Sie fiel in Dylans Arme. Garwood schirmte sie mit einem großen Regenschirm ab, während sie auf den Rücksitz des Lamborghini gesetzt wurde.
"Krankenhaus?", fragte Garwood, "Sie hat Fieber."
"Beverly Hills." Dylans Stimme war leise und tief.
Der Wagen zog wie ein Schwert aus der Scheide und raste in die Nacht hinaus.
***
Früh am Morgen, im Schlafzimmer.
Sie streckte sich aus; weiche Laken. Vogelgesang schwebte sanft in ihr Bett.
"Hmm..."
Savannah stöhnte und öffnete ihre Augen. Das Zimmer war groß und in Braun- und Goldtönen eingerichtet. Wo bin ich hier? dachte sie und streckte ihre Arme aus.
Sie setzte sich auf und starrte vor sich hin.
Plötzlich erinnerte sie sich an Devin und Valerie, und dann brach sie im Regen zusammen. Das war kein Krankenhaus, wie sie es kannte. Für den Anfang ist es zu ruhig, dachte sie. Und ich habe noch nie ein Krankenhaus gesehen, dessen Wände aus Gold waren.
Als sie an sich herunterschaute, sah sie ihre langen nackten Beine, die sich in den Bettlaken verfangen hatten. Sie sprang auf, aus dem Bett. Und trage ich... ein Männerhemd? Was zur Hölle?
Ihr Kopf begann sich wieder zu drehen. Sie griff nach dem Nachttisch, stabilisierte sich und stieß eine Vase um.

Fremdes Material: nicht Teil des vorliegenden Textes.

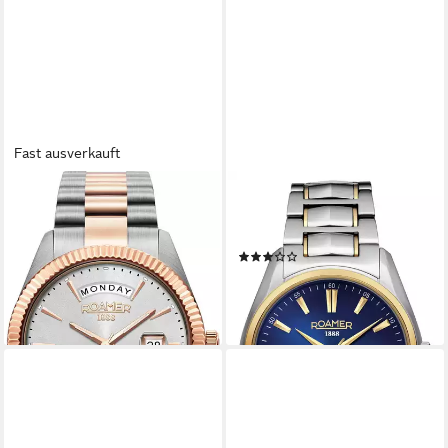
Fast ausverkauft
ROAMER
ROAMER
Schweizer Uhr Primeline
Schweizer Uhr Searock
Daydate
Automatic
(1)
659,00 €
UVP
679,00 €
749,00 €
UVP
829,00 €
-3%
-10%
lieferbar - in 2-3 Werktagen bei dir
lieferbar - in 2-3 Werktagen bei dir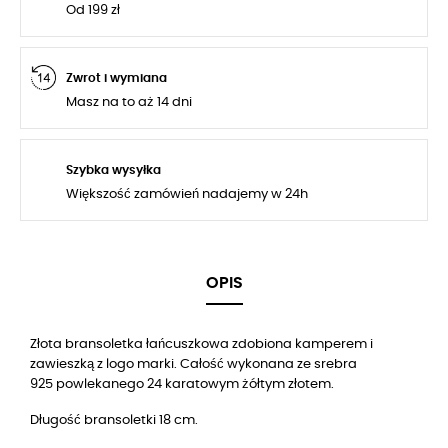
Od 199 zł
Zwrot i wymiana
Masz na to aż 14 dni
Szybka wysyłka
Większość zamówień nadajemy w 24h
OPIS
Złota bransoletka łańcuszkowa zdobiona kamperem i
zawieszką z logo marki. Całość wykonana ze srebra
925 powlekanego 24 karatowym żółtym złotem.
Długość bransoletki 18 cm.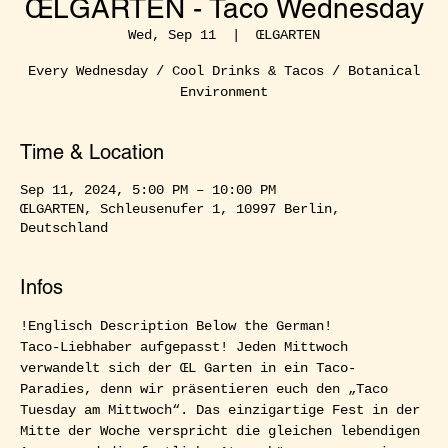
ŒLGARTEN - Taco Wednesday
Wed, Sep 11
  |  
ŒLGARTEN
Every Wednesday / Cool Drinks & Tacos / Botanical
Environment
Time & Location
Sep 11, 2024, 5:00 PM – 10:00 PM
ŒLGARTEN, Schleusenufer 1, 10997 Berlin,
Deutschland
Infos
!Englisch Description Below the German!
Taco-Liebhaber aufgepasst! Jeden Mittwoch 
verwandelt sich der ŒL Garten in ein Taco-
Paradies, denn wir präsentieren euch den „Taco 
Tuesday am Mittwoch“. Das einzigartige Fest in der 
Mitte der Woche verspricht die gleichen lebendigen 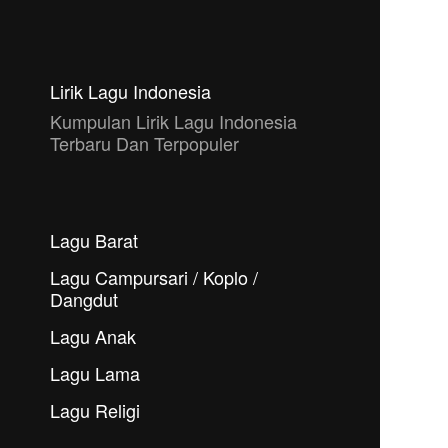
Lirik Lagu Indonesia
Kumpulan Lirik Lagu Indonesia
Terbaru Dan Terpopuler
Lagu Barat
Lagu Campursari / Koplo /
Dangdut
Lagu Anak
Lagu Lama
Lagu Religi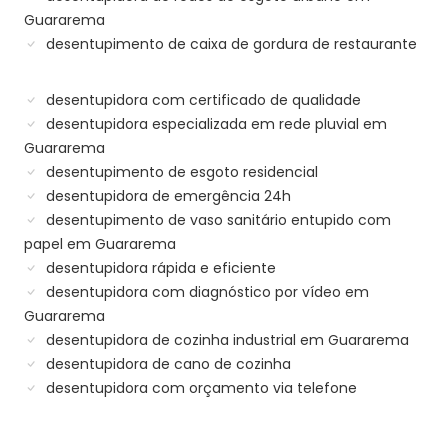
Guararema
desentupimento de caixa de gordura de restaurante
desentupidora com certificado de qualidade
desentupidora especializada em rede pluvial em
Guararema
desentupimento de esgoto residencial
desentupidora de emergência 24h
desentupimento de vaso sanitário entupido com
papel em Guararema
desentupidora rápida e eficiente
desentupidora com diagnóstico por vídeo em
Guararema
desentupidora de cozinha industrial em Guararema
desentupidora de cano de cozinha
desentupidora com orçamento via telefone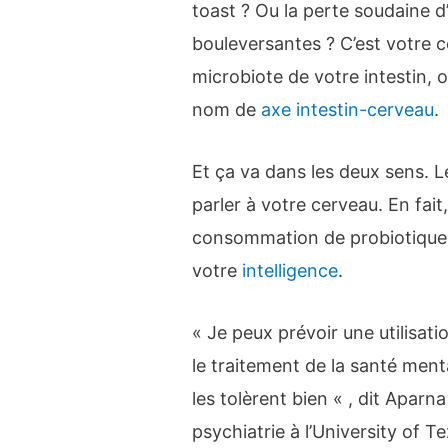
toast ? Ou la perte soudaine 
bouleversantes ? C’est votre 
microbiote de votre intestin, 
nom de
axe intestin-cerveau
.
Et ça va dans les deux sens. L
parler à votre cerveau. En fai
consommation de probiotiques
votre
intelligence
.
« Je peux prévoir une utilisat
le traitement de la santé ment
les tolèrent bien « , dit Aparn
psychiatrie à l’University of 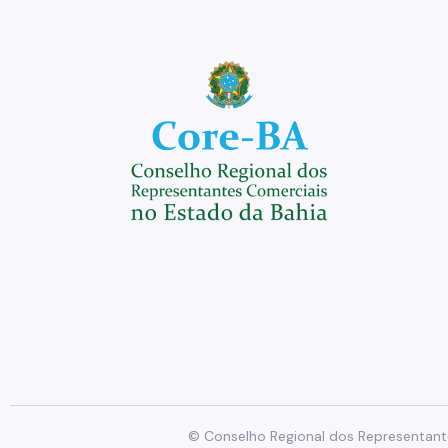
© Conselho Regional dos Representante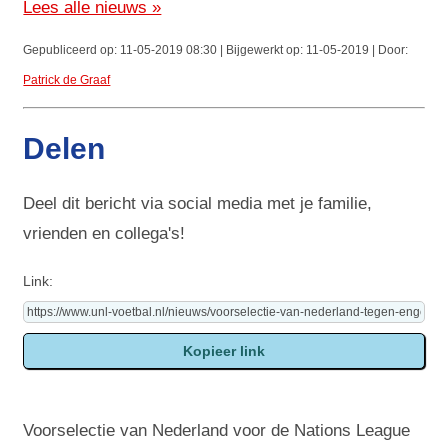
Lees alle nieuws »
Gepubliceerd op: 11-05-2019 08:30 | Bijgewerkt op: 11-05-2019 | Door:
Patrick de Graaf
Delen
Deel dit bericht via social media met je familie,
vrienden en collega's!
Link:
Voorselectie van Nederland voor de Nations League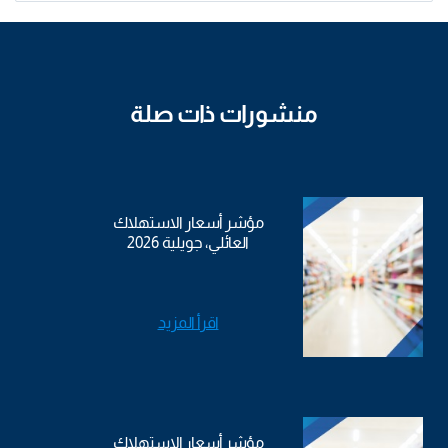
منشورات ذات صلة
مؤشر أسعار الاستهلاك
العائلي، جويلية 2026
اقرأ المزيد
مؤشر أسعار الاستهلاك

Sie zerschellte auf dem gefliesten Boden, Glasscherben überall.
Die Tür öffnete sich.
Eine Frau mittleren Alters mit zurückgebundenem Haar lehnte an der Tür. Savannah konnte sehen, wie sie einen Moment lang höflich auf ihren halbnackten Körper starrte, bevor sie das überall verteilte Glas registrierte. "Du bist wach!" Sie strahlte. "Du siehst schon viel, viel besser aus als gestern Abend, als du reingekommen bist. Ich habe es ihnen gesagt. Ich sagte: 'Es ist nur ein leichtes Fieber. Legt sie ein wenig ins Bett, dann wird sie wieder gesund.' Ich sagte es ihnen, und das tust du. Mein Gott, du siehst gut aus."
Die Frau trug ein hübsches geblümtes Kleid, das um ihre Fersen schwang. Sie war alt, das konnte Savannah feststellen, aber sie war anmutig gealtert. Ihr Gesicht strahlte Wärme aus.
"Wer sind Sie?" Fragte Savannah und erinnerte sich plötzlich daran, sich zu bedecken, indem sie das Bettlaken um ihre Taille schlang. "Und wie bin ich hierher gekommen?"
"Du bist in Sicherheit, das ist die Hauptsache, Liebes." Sie holte eine Kehrschaufel und fegte eine Kommode aus. "Du solltest wieder ins Bett gehen, und du bist immer noch nicht gesund genug, um herumzulaufen. Vor allem mit all dem Glas!" Sie scherzte und ging auf die Knie, um es aufzukehren.
"Wo bin ich?" Fragte sie erneut. "Das würde ich wirklich gerne wissen."
"Wie ich schon sagte -" Das war ihr Moment. Die Frau stieß einen Schrei aus, als Savannah sich über sie beugte. Dann ein stechender Schmerz in ihrem Fuß, als Savannah landete. Verdammt! Sie hatte das Glas vergessen. Oder sie hielt es nicht für ein Problem, wenn es um die Sache ging. Sie zögerte einen Moment, drehte sich um, um zu sehen, ob die Frau ihr folgte (das tat sie nicht), und prallte gegen etwas Hartes. Sie wich einige Schritte zurück und blickte in ein dunkles Gesicht, das höhnisch auf sie herabblickte.